Here, “a plurality of connectors” includes at least one main connector and one or two or more sub connectors. In other words, there may be two or more main connectors.

The main and sub connectors are provided with a joint for neighboring connector, enabling detachable coupling with the neighboring connectors.

The “joint for the neighboring connector” of the main connector includes at least a power feed terminal for supplying the power introduced from the power supply line to a neighboring connector.

The “joint for the neighboring connector” of the sub connector includes a joint for the neighboring connector including at least a power receiving terminal for receiving power from one neighboring connector, and a joint for the neighboring connector including at least a power feed terminal for feeding the power received by the power receiving terminal to another neighboring connector.

The neighboring connectors are detachably coupled through the joints for the reciprocal neighboring connectors.
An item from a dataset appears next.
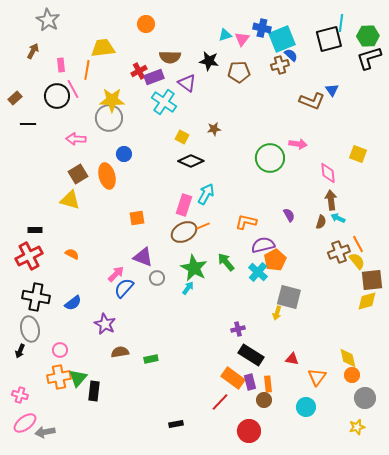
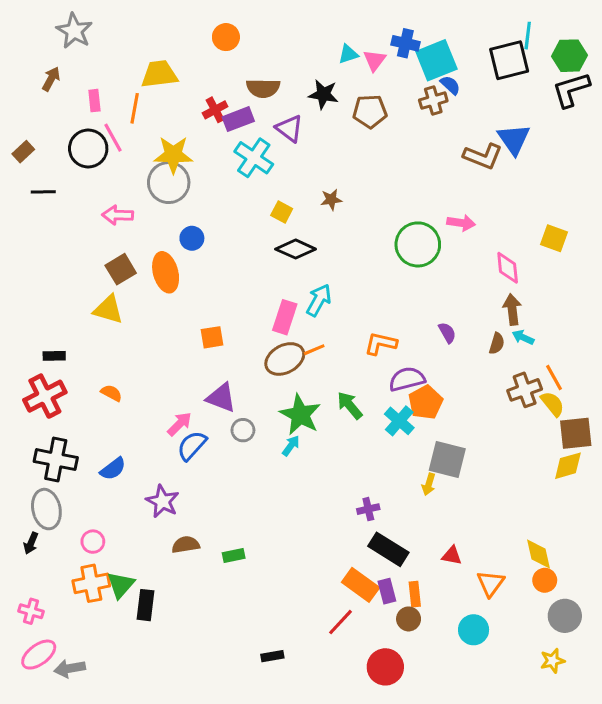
blue triangle: (332, 90) -> (514, 139), size x1.6

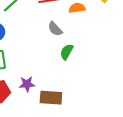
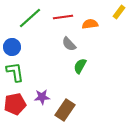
brown rectangle: (51, 98) -> (65, 110), turned -60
At this time, the power feed terminal provided in the joint for the neighboring connector of one connector is electrically connected to the power receiving terminal provided in the joint for the neighboring connector of the other connector. Thus, a power feeding and receiving path from one connector to the other connector is established.

More specifically, the main connector and a sub connector are detachably coupled through the joint for the neighboring connector of the main connector and the joint for the neighboring connector of the sub connector. At this time, the power feed terminal of the main connector is electrically connected to the power receiving terminal of the sub connector. Thus, a power feeding and receiving path from the main connector to the sub connector is established.

The sub connector coupled to the main connector and another sub connector adjacent to this sub connector are detachably coupled through the joints for the neighboring connectors of themselves, and at this time, the power feed terminal of that sub connector which is next to the main connector is electrically connected to the power receiving terminal of that sub connector which is next to the sub connector.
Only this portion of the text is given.